10. A two-dimensional task orchestration system with physical isolation of context for a large language model, characterized in that, The system is configured in the plan manager of the attention scheduling kernel. The plan manager orchestrates tasks for plan nodes in the large language model. The plan nodes form a two-dimensional plan tree. The system is used to execute the context-physically isolated two-dimensional task orchestration method for the large language model as described in any one of claims 1-9. The system includes: The judgment unit is used to determine whether the plan node is in an active state based on the dependency list of the plan node and the parent node of the plan node in the two-dimensional plan tree; the state of the plan node is managed by the plan manager and is switched between pending activation, active, completed and failed.
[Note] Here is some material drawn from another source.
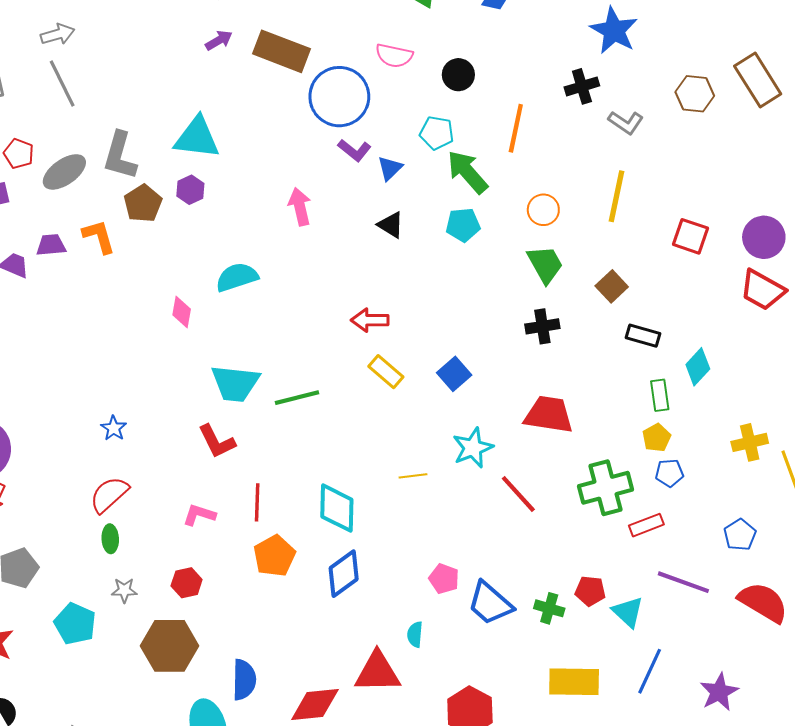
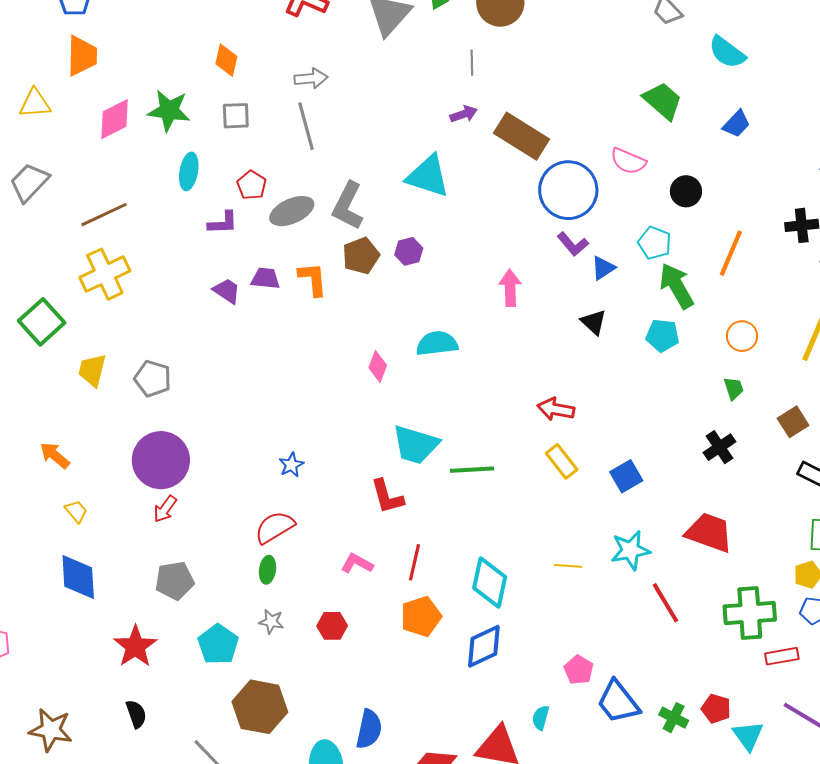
cyan triangle: (197, 138) -> (428, 176), moved
green trapezoid: (545, 264) -> (734, 388), size x0.6
black cross: (542, 326) -> (719, 447), turned -36
brown hexagon: (169, 646) -> (260, 707), moved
A construction unit is configured to, if the plan node is in an active state, construct an input context corresponding to the plan node based on the plan node's dependency list and the plan node's parent node in the two-dimensional plan tree; A status marking unit is used to determine that the planning node is a failed node and mark the status of the downstream dependent nodes of the failed node as failed according to the dependency table of the failed node if the planning node fails to execute. The recursive checking unit is used to recursively check the parent node of the failed node upwards according to the two-dimensional plan tree, and adjust the state of the parent node according to the recursive check result.
11. A two-dimensional task orchestration system with physical isolation of context for a large language model, characterized in that, It includes a plan manager, an application layer, and a scheduling kernel layer; the plan manager is located between the application layer and the scheduling kernel layer, and the plan manager is communicatively connected to both the application layer and the scheduling kernel layer; the plan manager is used to execute the scheduling method of the large language model computing power cluster as described in any one of claims 1-10.
12. A computer device, characterized in that, The computer device includes a memory and a processor. The memory stores a computer program, and when the processor executes the computer program, it implements the two-dimensional task orchestration method with contextual physical isolation of a large language model as described in any one of claims 1-9.
13. A computer-readable storage medium, characterized in that, The computer-readable storage medium stores a computer program, which includes program instructions that, when executed by a processor, implement the two-dimensional task orchestration method for context-physical isolation of a large language model as described in any one of claims 1-9.